═══ PROVIDED RECORDS ═══

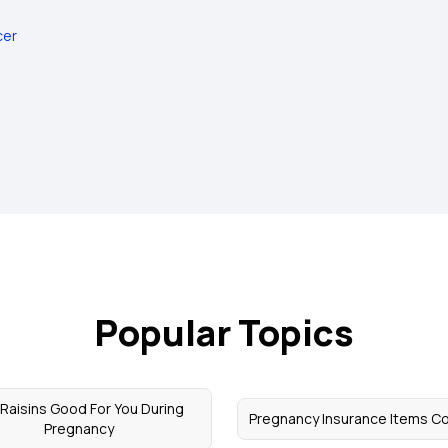
cer
Popular Topics
 Raisins Good For You During
Pregnancy Insurance Items C
Pregnancy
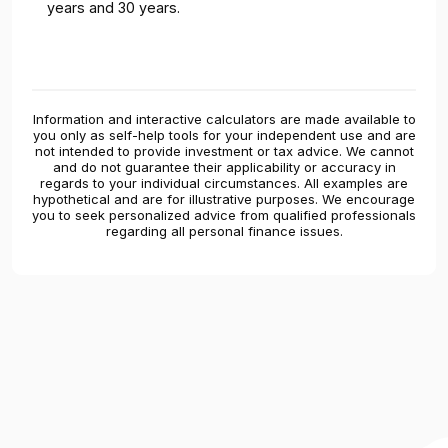
years and 30 years.
Information and interactive calculators are made available to
you only as self-help tools for your independent use and are
not intended to provide investment or tax advice. We cannot
and do not guarantee their applicability or accuracy in
regards to your individual circumstances. All examples are
hypothetical and are for illustrative purposes. We encourage
you to seek personalized advice from qualified professionals
regarding all personal finance issues.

═══

### WHAT YOU HAVE TO DO
The required output is the exact run of lines from the start of the records through the line containing "you to seek", both ends included, with no pictures.

### RESULT FOR THIS TASK
cer
Popular Topics
 Raisins Good For You During
Pregnancy Insurance Items C
Pregnancy
years and 30 years.
Information and interactive calculators are made available to
you only as self-help tools for your independent use and are
not intended to provide investment or tax advice. We cannot
and do not guarantee their applicability or accuracy in
regards to your individual circumstances. All examples are
hypothetical and are for illustrative purposes. We encourage
you to seek personalized advice from qualified professionals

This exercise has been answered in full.